Advertising - Media, Timing, Audience
Advertising - Who is the Buyer of Your Product?
Dare I admit it, I was watching TV one evening recently when an advertisement caught my attention.
Great Ad, you might think, to grab the attention of a Marketing practitioner!
However, it wasn’t the Ad that ignited my interest. Instead, it was the audience targeted, the timing of it, and the media used that aroused my marketing neurons.
The “What are you doing on Ice?” campaign by the Victoria Government is quite a good advertisement from a technical view (You Tube http://youtu.be/VG65qMH3bxU). It displays anti-social behaviour that we all like to avoid.
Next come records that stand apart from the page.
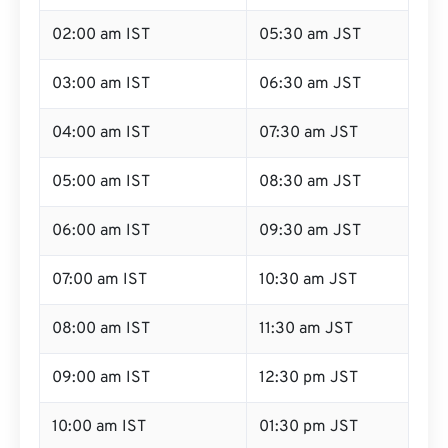
02:00 am IST
05:30 am JST
03:00 am IST
06:30 am JST
04:00 am IST
07:30 am JST
05:00 am IST
08:30 am JST
06:00 am IST
09:30 am JST
07:00 am IST
10:30 am JST
08:00 am IST
11:30 am JST
09:00 am IST
12:30 pm JST
10:00 am IST
01:30 pm JST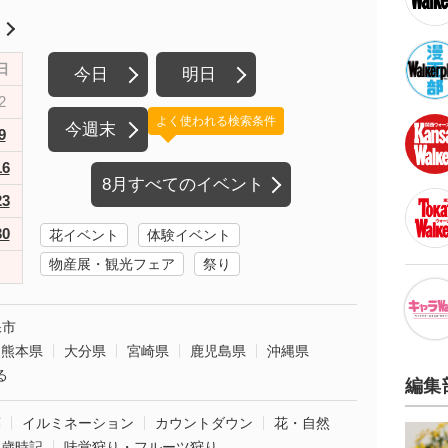
月
日
今日
明日
2
よく使われる検索条件
今週末
9
16
8月すべてのイベント
23
30
花イベント
体験イベント
物産展・観光フェア
祭り
保市
熊本県
大分県
宮崎県
鹿児島県
沖縄県
る
編集
葉
イルミネーション
カウントダウン
花・自然
・歳時記
味覚狩り・フルーツ狩り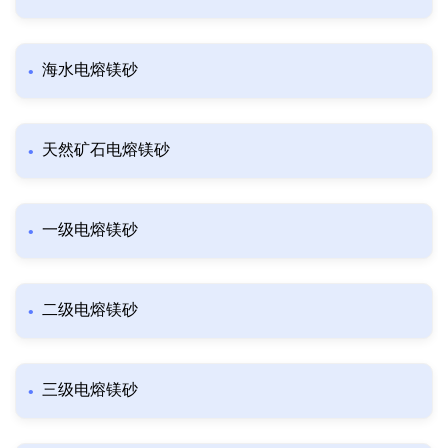
海水电熔镁砂
天然矿石电熔镁砂
一级电熔镁砂
二级电熔镁砂
三级电熔镁砂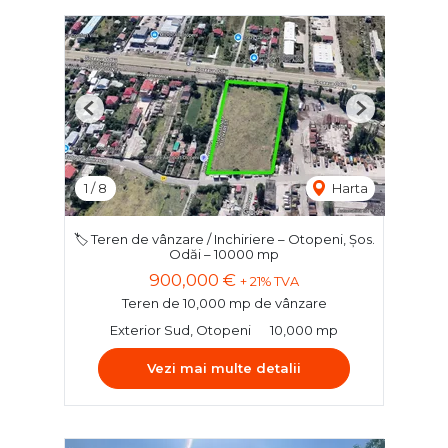
Previous
Next
1
/
8
Harta
🏷️ Teren de vânzare / Inchiriere – Otopeni, Șos.
Odăi – 10000 mp
900,000 €
+ 21% TVA
Teren de 10,000 mp de vânzare
Exterior Sud, Otopeni
10,000 mp
Vezi mai multe detalii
It uses ‘scare-tactics’ to link the use of the drug, Ice, with rejection of us by our peer group, and suggests negative consequences on our work and income source if we use the drug. It fringes on an emotional appeal whilst conveying an objective message.
So why did this Ad not have impact on me when I viewed it?
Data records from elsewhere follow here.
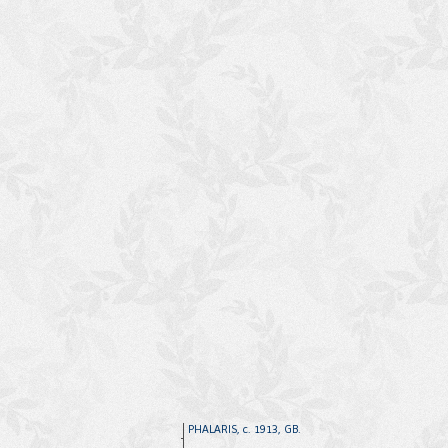
PHALARIS, c. 1913, GB.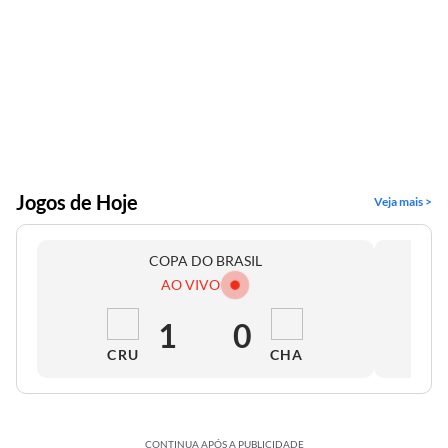
Jogos de Hoje
Veja mais >
COPA DO BRASIL
AO VIVO
1
0
CRU
CHA
CONTINUA APÓS A PUBLICIDADE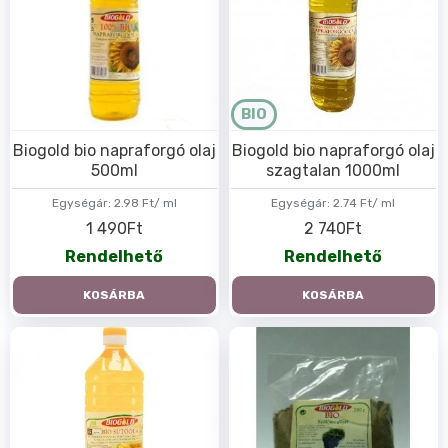
BIO
Biogold bio napraforgó olaj
Biogold bio napraforgó olaj
500ml
szagtalan 1000ml
Egységár:
2.98 Ft/ ml
Egységár:
2.74 Ft/ ml
1 490Ft
2 740Ft
Rendelhető
Rendelhető
KOSÁRBA
KOSÁRBA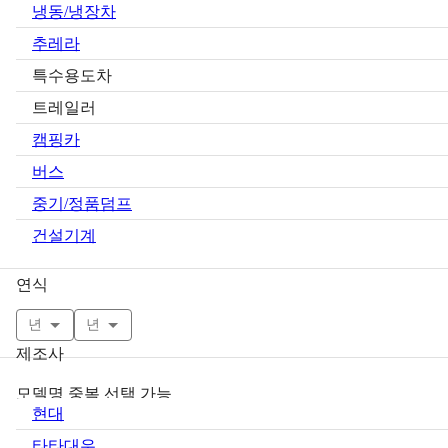
냉동/냉장차
추레라
특수용도차
트레일러
캠핑카
버스
중기/정품덤프
건설기계
연식
년
년
제조사
모델명 중복 선택 가능
현대
타타대우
I analysed the Ad from three perspectives:
1. The media - TV
2. Time schedule – late evening
3. The audience – me! That is, 45+, no mid-week social life, with few Facebook (or social media) friends, who watch trash on TV rather than documentaries, and don't substitute TV watching with other home entertainment such as electronic games.
The Ad was aired on TV at around 9:00 pm during a programme called “Homeland” (an American CIA drama). I won’t attempt to define the audience of Homeland, however, I doubt that many people watching that programme, at that time of night, would be potential Ice users.
The profile of an Ice user displayed in the Ad was 20-35 years, single, non-professional worker, living at home.
Such a person is more likely to be out socializing at night, rather than watching TV. If they were at home, then surely they would be watching a sports channel on TV, or playing an electronic game, or ‘surfing’ the Internet, or interacting on social media.
So, did the Ad agency get it horribly wrong?
Probably not! On reflection, I realised that the Ad was most likely spot-on-target. In the background of the Ad is a mother looking terribly sorrowful and hapless as she observes her son’s demise from the use of the drug Ice. The Ad was pitched at the people around the drug users who are frustrated by their inability to help their loved-one. The tag at the end is the drug assistance information line.
This is a good reminder that advertisers need to identify who the ‘real’ product users and purchasers are. Children’s products are targeted at the people who buy them – usually the parents and other adults who care for the children. Often car commercials and household entertainment products are targeted at the children in the family, as they often ‘influence’ the purchase.
To assist you with understanding the Marketing component of a business, consider advertisements as you watch them and question why the media and timing schedule were selected;
and to whom the Ad is targeted. Who will be the actual purchaser, who will be paying for the product, and who might be Influencers in the buying decision?
You’ll soon train yourself to identify these concepts when you promote your products in your own organisation.